Except that isn’t exactly what the Washington Department of Fish and Wildlife says. It says this:

“…The color of choice is a hot pink lure, spoon, jig, or fly, as the color resembles the plankton or krill that are part of their main diet. White, purple, red, chartreuse and orange-colored presentations will also get the job done.”

Why so many choices? Because as any experienced angler knows the prime “color of choice” is whatever color the fish are biting on at the moment, and if you want more on that subject you can go read John Beath who has clearly put a lot of effort into the study of this subject: What Fish See, Why Salmon Prefer Different Colors.

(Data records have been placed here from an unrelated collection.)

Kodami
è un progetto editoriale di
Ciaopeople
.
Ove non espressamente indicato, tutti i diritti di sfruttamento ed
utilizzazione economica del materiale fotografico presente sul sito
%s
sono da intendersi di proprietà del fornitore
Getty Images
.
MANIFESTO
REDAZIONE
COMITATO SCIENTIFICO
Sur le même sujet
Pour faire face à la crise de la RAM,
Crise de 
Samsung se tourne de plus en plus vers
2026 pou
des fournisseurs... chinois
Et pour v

Beath actually has studied the subject about which he is writing. Most reporters haven’t on most topics which seriously compounds the variety of other reporting problems of today, among them the belief almost every story is about politics; the confusion of rights and privileges which leads to a lot of people arguing about rights that don’t exist; and go-gooder agendas.

Oh yes, agendas.

Pissing on oneself

“In a Storied River, Fish Are Dying in Droves as Climate Change Scorches Canada,” the New York Times headlined just days ago.

The Times used to be this country’s newspaper of record or at least one of them. 

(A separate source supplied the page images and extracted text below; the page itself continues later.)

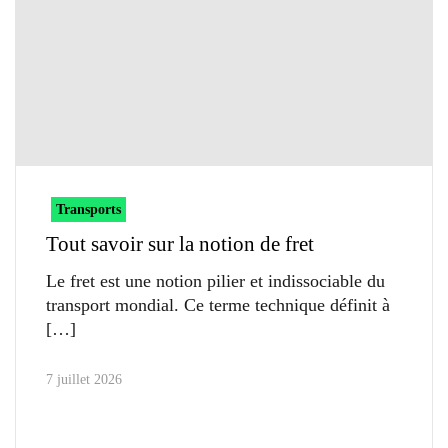
Transports
Tout savoir sur la notion de fret
Le fret est une notion pilier et indissociable du
transport mondial. Ce terme technique définit à
7 juillet 2026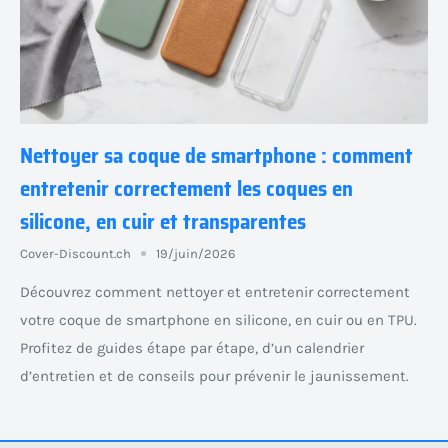
Nettoyer sa coque de smartphone : comment
entretenir correctement les coques en
silicone, en cuir et transparentes
Cover-Discount.ch
19/juin/2026
Découvrez comment nettoyer et entretenir correctement
votre coque de smartphone en silicone, en cuir ou en TPU.
Profitez de guides étape par étape, d’un calendrier
d’entretien et de conseils pour prévenir le jaunissement.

Sometimes now it seems to be vying for the title of “The Donald Trump of Journalism.”

Facts be damned. Ignore them and stir the flames of passion with whatever can be squeezed into 140 characters, the original limit for that website once-called Twitter and now rebranded X. 

Whether this behavior is accidental or intentional is hard to say, but it is possible The Times has recognized that Trump found a technique that sells and has poached it. Newspapers are, after all, businesses, and it is well documented that The Times boosted its circulation by positioning itself as the anti-Trump years ago.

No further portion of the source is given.